A Wellington business owner fears the rise of aggressive "street-savvy" beggars will drive his customers to shop elsewhere.

Newtown, Wellington business owner David Wilcock said there was a rise of "street-savvy" beggars on the streets approaching passers-by, especially vulnerable locals such as the elderly.

"It's getting worse and evolving. We see people getting more street-savvy and more brazen in the way they approach people as well."

This meant businesses were losing money as people were "put off" being confronted by beggars.

He said beggars were congregating around Newtown shops.

His two teenage daughters also feared going to Newtown shops by themselves.

"It's not so bad when the person holds out the bowl, holding out a little sign.

"But it's when the person approaches you and confronts you.
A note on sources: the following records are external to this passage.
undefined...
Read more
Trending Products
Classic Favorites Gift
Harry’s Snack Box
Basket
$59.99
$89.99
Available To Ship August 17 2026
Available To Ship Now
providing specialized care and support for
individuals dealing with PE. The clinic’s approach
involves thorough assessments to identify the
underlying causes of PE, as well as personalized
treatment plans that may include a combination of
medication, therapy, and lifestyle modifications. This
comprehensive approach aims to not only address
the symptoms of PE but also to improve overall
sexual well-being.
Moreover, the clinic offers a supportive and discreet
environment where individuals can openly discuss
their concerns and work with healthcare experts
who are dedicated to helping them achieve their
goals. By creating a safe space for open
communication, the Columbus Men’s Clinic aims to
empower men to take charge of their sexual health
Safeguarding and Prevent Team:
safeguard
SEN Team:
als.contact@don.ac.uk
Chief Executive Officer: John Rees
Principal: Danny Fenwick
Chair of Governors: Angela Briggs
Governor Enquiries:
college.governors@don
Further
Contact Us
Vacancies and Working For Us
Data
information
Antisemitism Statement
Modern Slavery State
What if you are an old lady or someone vulnerable?"

He said an elderly woman gave two beggars money because "she wanted to get rid of them".

" ... brazen individuals who won't take no for an answer.
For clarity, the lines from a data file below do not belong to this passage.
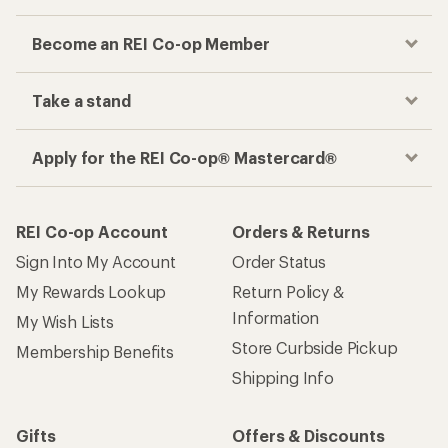
Become an REI Co-op Member
Take a stand
Apply for the REI Co-op® Mastercard®
REI Co-op Account
Orders & Returns
Sign Into My Account
Order Status
My Rewards Lookup
Return Policy &
Information
My Wish Lists
Store Curbside Pickup
Membership Benefits
Shipping Info
Gifts
Offers & Discounts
"They get angry, agressive and confrontational."

He said beggars often lingered around the front door of shops and "got angry" when told to move on.

When police were called, beggars "slinked off" elsewhere.
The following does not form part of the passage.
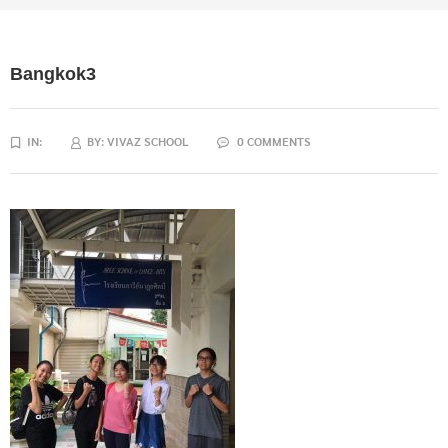
Bangkok3
IN:
BY:
VIVAZ SCHOOL
0 COMMENTS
He said the Newtown community felt "let down" by police.

"We only see police when we call."

He said beggars with "anti-social behaviours" needed to be controlled.

"Why can't we have a begging ban?"

"I believe it will have a significant impact in protecting our communities."

The author of a council commissioned report into begging, Mondy Jera, said Wellingtonians weren't "desensitised" by people asking for money on the streets.

Rather, they were concerned, the study said.

"Some people said they felt unsafe and some said it's not a good look for Wellington.

"Some people like to give [money] but aren't sure if it's a good idea but don't know what else to do."

She said begging was a complex issue.

They could be involved in criminal activities and other anti-social issues such as leaving rubbish behind, public urination.

"Beggars receive money but it does nothing to change those circumstances."

Interviews with beggars revealed they admired Wellington and found the city generous.

Most made $20 to $40 over a long session, she said.

Wellington City councillors will this afternnon debate the issue, including whether to ban beggars in parts of the city.